What underlies the narrative of "death of suburbs," though, is not the one-year time horizon. It's the twenty, thirty-year time horizon. There is considerable evidence that while suburbs will continue to grow much faster than central cities in the short-term, but this trend is changing over the long-term, and for a multitude of economic reasons, the short-term trends in suburban growth are unsustainable. It's not that the trend has reversed, it's that it is reversing. And on top of that, Cox uses a decade of data in which we experienced a severely overbuilt housing bubble. In these ways, looking at one-year or even ten-year time horizons while refusing to compare them to similar time horizons of previous decades - say, the 1970s - is not helpful.

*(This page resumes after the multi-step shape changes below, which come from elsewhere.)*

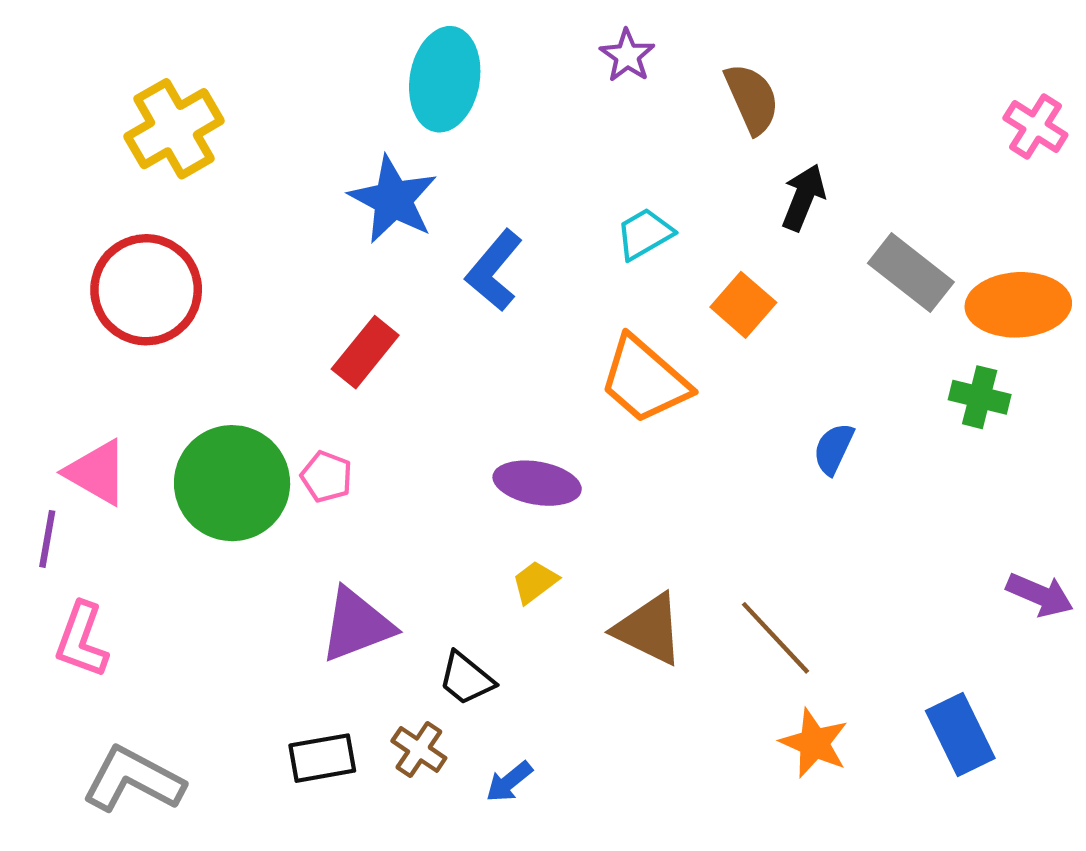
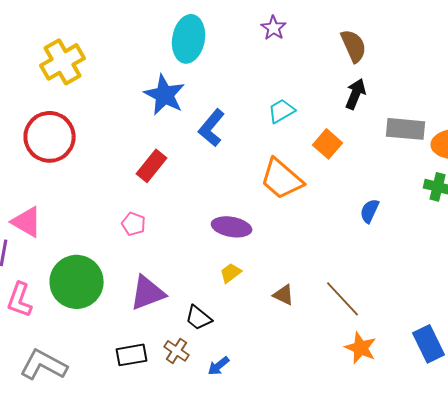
brown semicircle: (752, 99) -> (354, 46), moved
gray rectangle: (911, 273) -> (406, 129), turned -33
green circle: (232, 483) -> (77, 282), moved
brown triangle: (649, 629) -> (284, 295), size x0.6

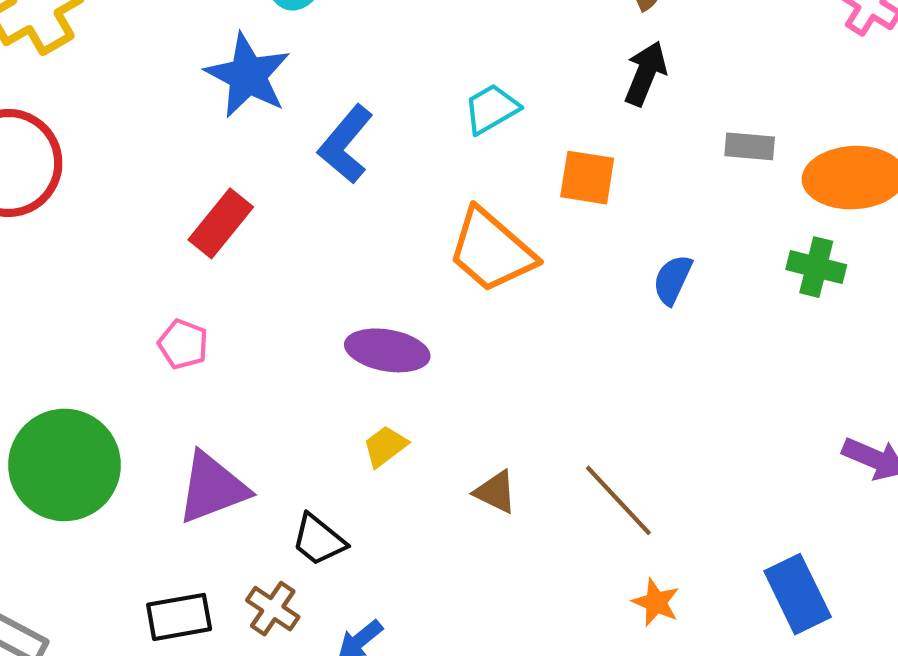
gray rectangle: (406, 129) -> (750, 146), size x0.6
orange square: (328, 144) -> (587, 178), turned -32
blue semicircle: (370, 211) -> (673, 280), moved
orange star: (361, 348) -> (656, 602), size x0.7

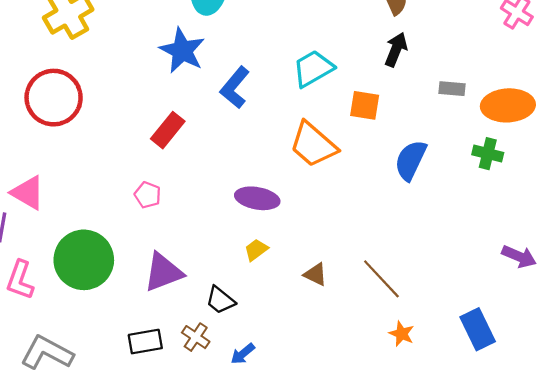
cyan trapezoid: (491, 109) -> (313, 68), size x1.4
blue semicircle: (673, 280) -> (411, 160), size x1.5

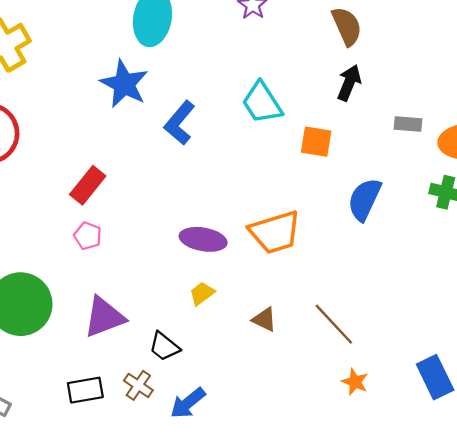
cyan trapezoid: (313, 68) -> (262, 103), turned -93
red rectangle: (168, 130) -> (88, 185), moved
orange trapezoid: (313, 145) -> (275, 232), moved, turned -58
blue arrow: (243, 354) -> (188, 403), size x1.4

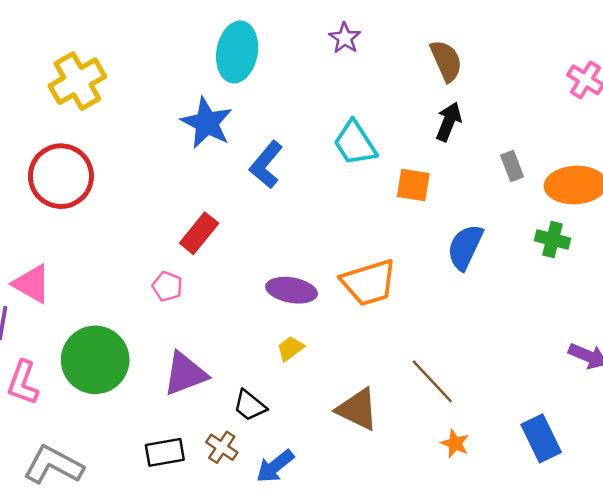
gray rectangle: (408, 124) -> (512, 166), turned 64
red rectangle: (88, 185) -> (199, 233), moved
brown triangle: (264, 319) -> (357, 409), moved, size x1.6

Additionally, a tremendous amount of predictions suggest not that large metro centers are to grow even larger, but instead that suburbs will cease to behave like the modernist suburbs, and will in fact grow more urban and deregulated in terms of form and function. This is, of course, consistent with some of the data Cox presents as evidence of "continued suburbanization," though it actually suggests an opposite set of conditions.
In other words, this article is trying to use short-term, less nuanced information to debunk predictions that are based on long-term, more nuanced analysis. Which I don't find particularly persuasive. Nor do I find it any less an instrument of faith than that Cox accuses the mainstream media of having, really. Cox believes in the suburbs, he hopes for their continued growth. And can manipulate the data where needed to substantiate the argument that, even in times of growing resource scarcity, suburbs will still grow.

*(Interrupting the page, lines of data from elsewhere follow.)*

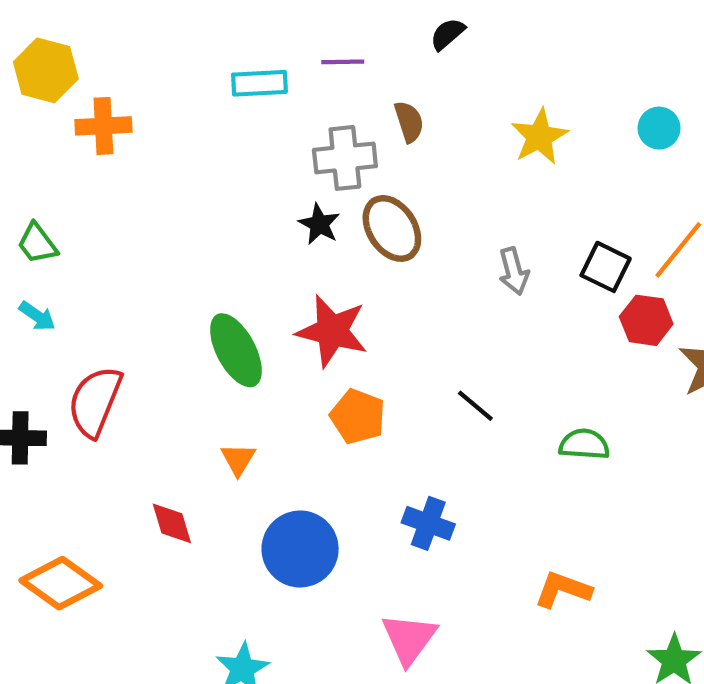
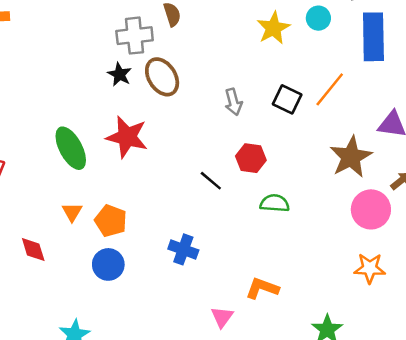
yellow star: (539, 137) -> (273, 28), moved
red hexagon: (646, 320) -> (251, 158), moved
orange pentagon: (358, 417) -> (111, 221), moved
blue circle: (300, 549) -> (108, 264), size x0.7
pink triangle: (409, 639) -> (222, 317), moved, size x0.7

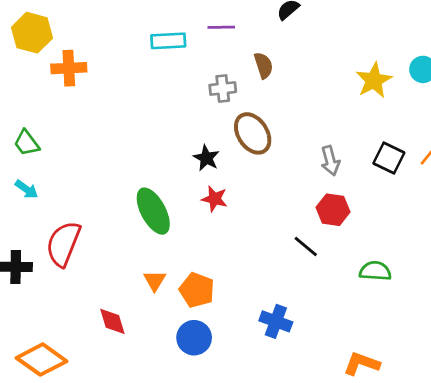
gray cross: (135, 36) -> (223, 88), size x0.7
black star: (120, 74) -> (206, 158), moved
red star: (127, 137) -> (215, 199), size x0.6
red hexagon: (251, 158) -> (333, 210), moved

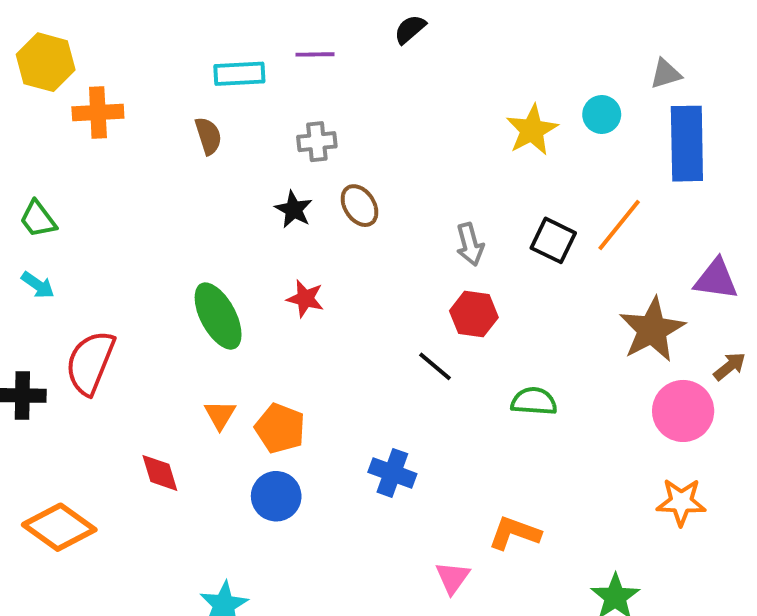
brown semicircle: (264, 65) -> (208, 136), moved
brown ellipse: (253, 133) -> (359, 206), size x0.7
black star: (206, 158) -> (294, 209), moved

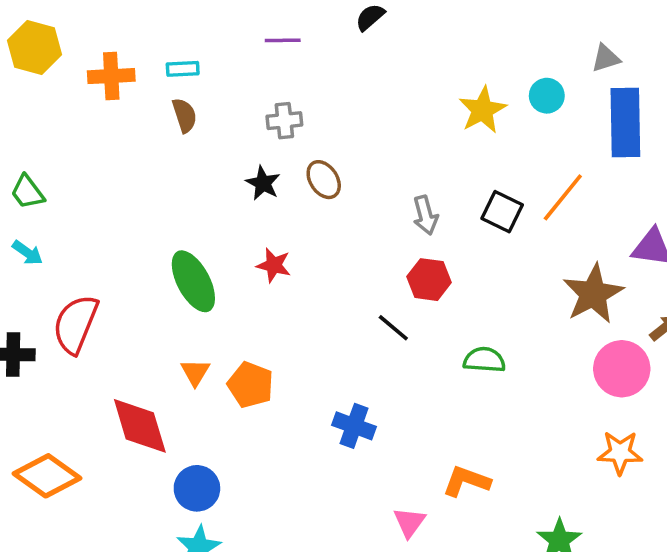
cyan rectangle: (239, 74) -> (183, 69), moved, size x0.7
orange cross: (98, 113) -> (111, 76), moved
red diamond: (160, 473) -> (140, 426), size x1.6
blue circle: (276, 496) -> (197, 488), moved

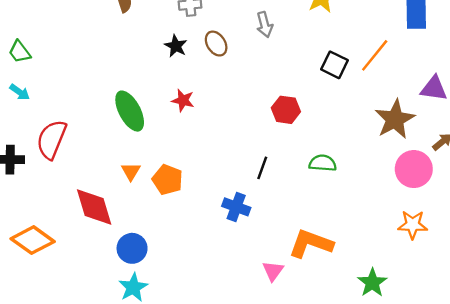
gray arrow: (425, 215) -> (265, 25), moved
black line: (393, 328) -> (262, 168), moved, turned 70
orange L-shape: (466, 481) -> (311, 244), size x1.4

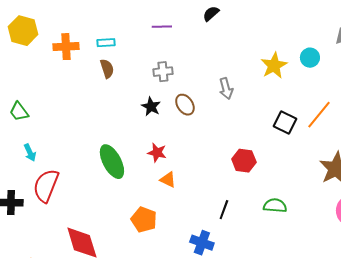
cyan arrow: (20, 92) -> (30, 153), moved, turned 30
orange triangle: (131, 171) -> (168, 180), moved, turned -36

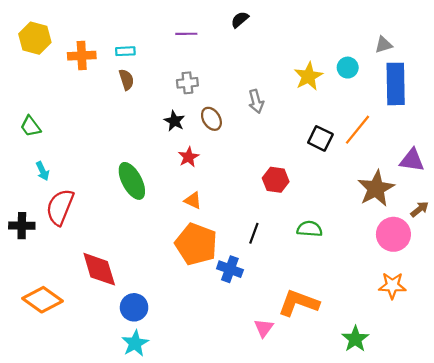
red star: (157, 153) -> (189, 157), moved, turned 30
orange pentagon: (144, 220) -> (196, 244), moved, size x1.5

And yet, all of this also ignores the issue of policy - which is itself changing - as governments are slowly losing the ability and interest in continuing to subsidize suburban development and infrastructure at taxpayer expense. This more shift in policy away from liberal modernism and toward more conservative urban planning regimes - like the "New Urbanism," a traditionalist, neoliberal planning regime - will not be seen in any data for decades, despite the fact that we can observe these policy shifts now.